▶ [Task item]
Since each line must match the original, copy out the records with no differences at all.

- - -

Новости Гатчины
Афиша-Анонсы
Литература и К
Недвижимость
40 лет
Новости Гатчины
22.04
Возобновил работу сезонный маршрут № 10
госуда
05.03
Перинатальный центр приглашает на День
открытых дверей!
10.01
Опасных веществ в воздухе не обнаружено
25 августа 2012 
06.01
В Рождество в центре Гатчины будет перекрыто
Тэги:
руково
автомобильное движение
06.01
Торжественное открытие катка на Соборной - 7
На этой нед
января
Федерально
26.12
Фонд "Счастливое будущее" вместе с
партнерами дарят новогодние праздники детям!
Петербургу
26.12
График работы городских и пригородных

- - -

▶ [Expected output]
Новости Гатчины
Афиша-Анонсы
Литература и К
Недвижимость
40 лет
Новости Гатчины
22.04
Возобновил работу сезонный маршрут № 10
госуда
05.03
Перинатальный центр приглашает на День
открытых дверей!
10.01
Опасных веществ в воздухе не обнаружено
25 августа 2012 
06.01
В Рождество в центре Гатчины будет перекрыто
Тэги:
руково
автомобильное движение
06.01
Торжественное открытие катка на Соборной - 7
На этой нед
января
Федерально
26.12
Фонд "Счастливое будущее" вместе с
партнерами дарят новогодние праздники детям!
Петербургу
26.12
График работы городских и пригородных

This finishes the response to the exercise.